** Dataset entries follows **

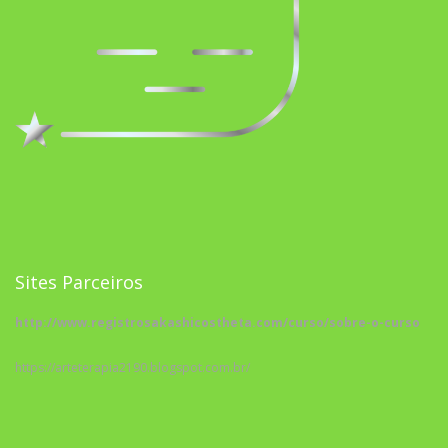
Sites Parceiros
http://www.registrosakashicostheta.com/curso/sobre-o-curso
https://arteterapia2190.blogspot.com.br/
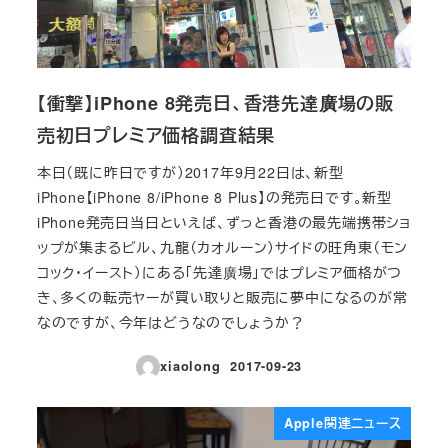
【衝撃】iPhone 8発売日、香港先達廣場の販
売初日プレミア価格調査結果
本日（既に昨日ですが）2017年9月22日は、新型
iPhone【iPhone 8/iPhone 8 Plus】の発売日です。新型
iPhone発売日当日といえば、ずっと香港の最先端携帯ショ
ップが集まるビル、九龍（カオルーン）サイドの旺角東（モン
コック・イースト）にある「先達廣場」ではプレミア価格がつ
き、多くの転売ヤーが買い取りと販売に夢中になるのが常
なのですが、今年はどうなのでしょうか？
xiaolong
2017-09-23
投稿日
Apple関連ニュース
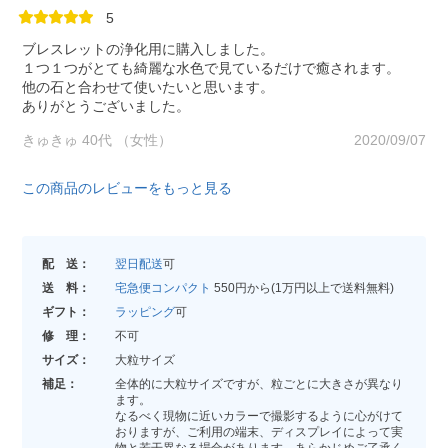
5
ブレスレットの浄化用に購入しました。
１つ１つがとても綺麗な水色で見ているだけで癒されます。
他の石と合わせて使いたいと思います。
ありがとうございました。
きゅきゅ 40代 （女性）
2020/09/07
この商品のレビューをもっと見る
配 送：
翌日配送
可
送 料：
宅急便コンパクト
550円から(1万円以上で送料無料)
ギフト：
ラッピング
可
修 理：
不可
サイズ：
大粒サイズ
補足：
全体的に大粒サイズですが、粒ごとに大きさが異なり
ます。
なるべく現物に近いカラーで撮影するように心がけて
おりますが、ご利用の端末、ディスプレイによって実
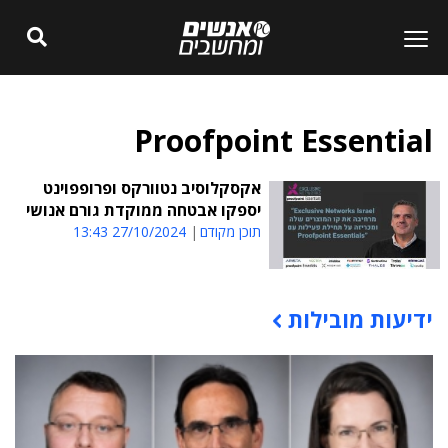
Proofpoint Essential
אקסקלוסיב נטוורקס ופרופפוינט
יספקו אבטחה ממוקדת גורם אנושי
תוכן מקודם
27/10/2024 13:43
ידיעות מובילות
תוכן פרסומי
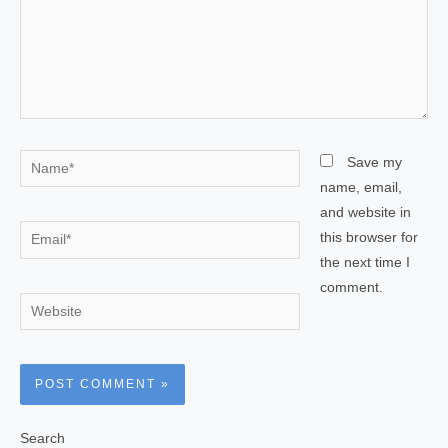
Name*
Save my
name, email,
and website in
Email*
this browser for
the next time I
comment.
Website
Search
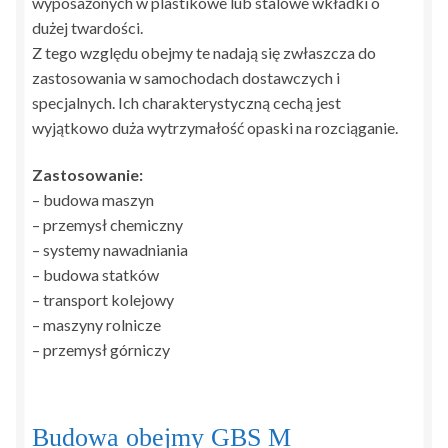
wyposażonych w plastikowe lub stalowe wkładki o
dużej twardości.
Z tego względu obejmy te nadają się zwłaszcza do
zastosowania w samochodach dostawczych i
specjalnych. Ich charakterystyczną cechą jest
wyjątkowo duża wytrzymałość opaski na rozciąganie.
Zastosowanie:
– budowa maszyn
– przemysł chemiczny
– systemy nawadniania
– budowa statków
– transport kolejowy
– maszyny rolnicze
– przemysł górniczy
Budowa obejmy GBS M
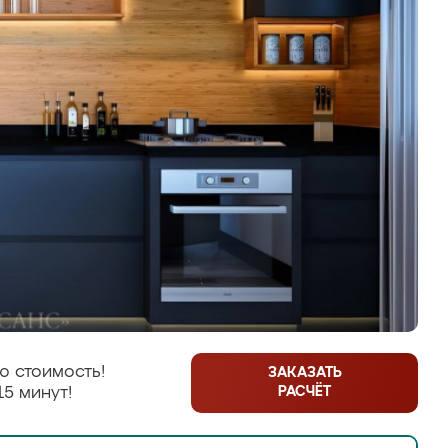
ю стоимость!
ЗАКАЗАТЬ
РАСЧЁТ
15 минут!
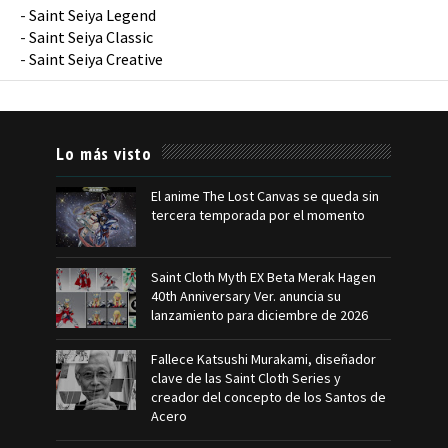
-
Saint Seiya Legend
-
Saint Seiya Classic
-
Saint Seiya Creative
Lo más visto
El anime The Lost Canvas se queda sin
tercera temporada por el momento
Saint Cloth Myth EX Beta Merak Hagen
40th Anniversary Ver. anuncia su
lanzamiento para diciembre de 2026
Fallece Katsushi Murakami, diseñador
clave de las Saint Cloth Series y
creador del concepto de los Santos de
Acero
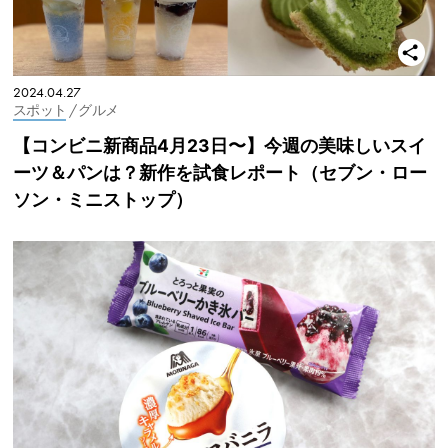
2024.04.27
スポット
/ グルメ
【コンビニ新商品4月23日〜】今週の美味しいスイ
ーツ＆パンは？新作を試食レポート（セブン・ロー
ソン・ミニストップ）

** End of Dataset entries **

Try it: In the records above, find the line containing "ップが集まるビル、九龍（カオルーン）サイドの旺角東（モン" and output every line from the first through that one, exactly, omitting pictures.

Answer section:
Sites Parceiros
http://www.registrosakashicostheta.com/curso/sobre-o-curso
https://arteterapia2190.blogspot.com.br/
【衝撃】iPhone 8発売日、香港先達廣場の販
売初日プレミア価格調査結果
本日（既に昨日ですが）2017年9月22日は、新型
iPhone【iPhone 8/iPhone 8 Plus】の発売日です。新型
iPhone発売日当日といえば、ずっと香港の最先端携帯ショ
ップが集まるビル、九龍（カオルーン）サイドの旺角東（モン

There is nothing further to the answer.